Was sich im Dorf seit einigen Tagen herumspricht, ist nun Gewissheit: Der Aescher Gemeinderat bekundet Kaufinteresse für die Liegenschaft an der Dorfstrasse 6, wo bis vor acht Jahren das Traditionslokal «Rössli» beheimatet war. Wie Gemeindepräsident Hans Jahn (Forum Aesch) auf Anfrage sagt, will die Exekutive auf diese Weise langfristig sicherstellen, dass Aesch einen Treffpunkt, eine Beiz hat.

Im derzeit einzigen Restaurant in Aesch, dem «Landhus», wird jedoch voraussichtlich weiter gewirtet. Im Jahr 2019 verwirkt jedoch der Einfluss der Gemeinde über die Nutzung des Gebäudes. Der Gemeinderat verkaufte das «Landhus» im Jahr 2004 dem Wirte-paar Heinz und Sandra Rinner.

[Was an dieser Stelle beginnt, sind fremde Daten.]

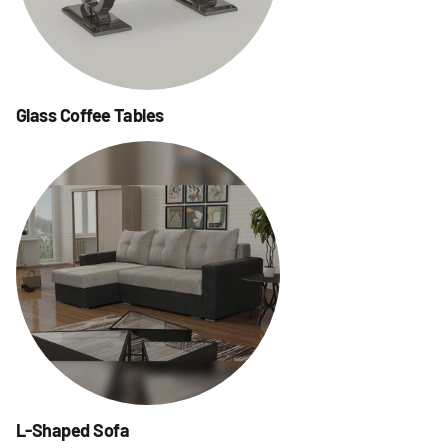
Glass Coffee Tables
L-Shaped Sofa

Der Vertrag enthält aber ein Rückkaufrecht, falls der Restaurationsbetrieb eingestellt wird. «Das Recht auf Rückkauf gilt jedoch nur für 15 Jahre und läuft somit 2019 aus», so Jahn.

Bereits einmal vor dem Aus

Erinnerungen an das Jahr 2013 werden wach. Damals verkündete das Wirtepaar Rinner, dass sie das Restaurant schliessen und eine neue Stelle antreten würden. Gar ein Verkauf der Liegenschaft kam infrage. Die Exekutive berief im September 2013 eine ausserordentliche Gemeindeversammlung ein, an der ein Rückkauf der Liegenschaft hätte diskutiert werden sollen. Doch die Rinners entschieden anders. So gaben sie wenige Monate vor der Versammlung bekannt, dass sie die Liegenschaft behalten und selber einen Pächter für das «Landhus» suchen werden.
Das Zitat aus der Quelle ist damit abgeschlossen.